[Extracted information — start]
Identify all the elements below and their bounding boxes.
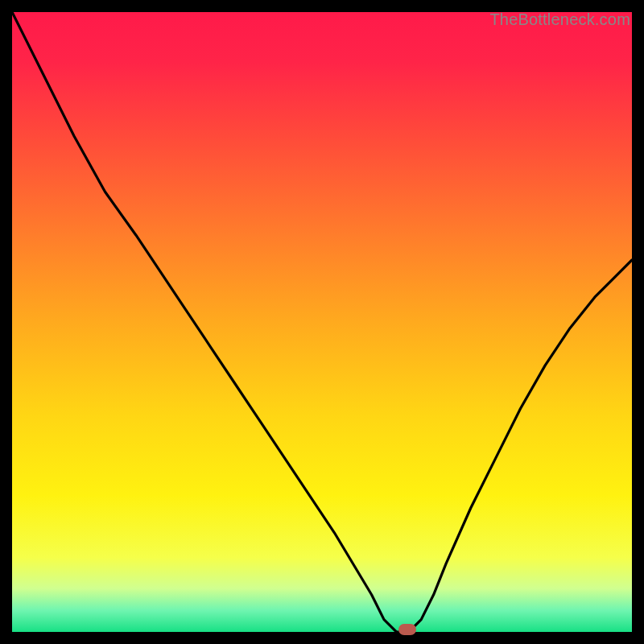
optimal-point-marker bbox=[398, 624, 416, 635]
watermark-text: TheBottleneck.com bbox=[489, 10, 630, 29]
chart-plot bbox=[12, 12, 632, 632]
chart-frame: TheBottleneck.com bbox=[12, 12, 632, 632]
chart-background bbox=[12, 12, 632, 632]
[Extracted information — finish]
◆ **What is being asked**
Return the records above exactly as written. Do not include their images.

◆ **Worked solution**
Identify all the elements below and their bounding boxes.
optimal-point-marker bbox=[398, 624, 416, 635]
watermark-text: TheBottleneck.com bbox=[489, 10, 630, 29]
chart-plot bbox=[12, 12, 632, 632]
chart-frame: TheBottleneck.com bbox=[12, 12, 632, 632]
chart-background bbox=[12, 12, 632, 632]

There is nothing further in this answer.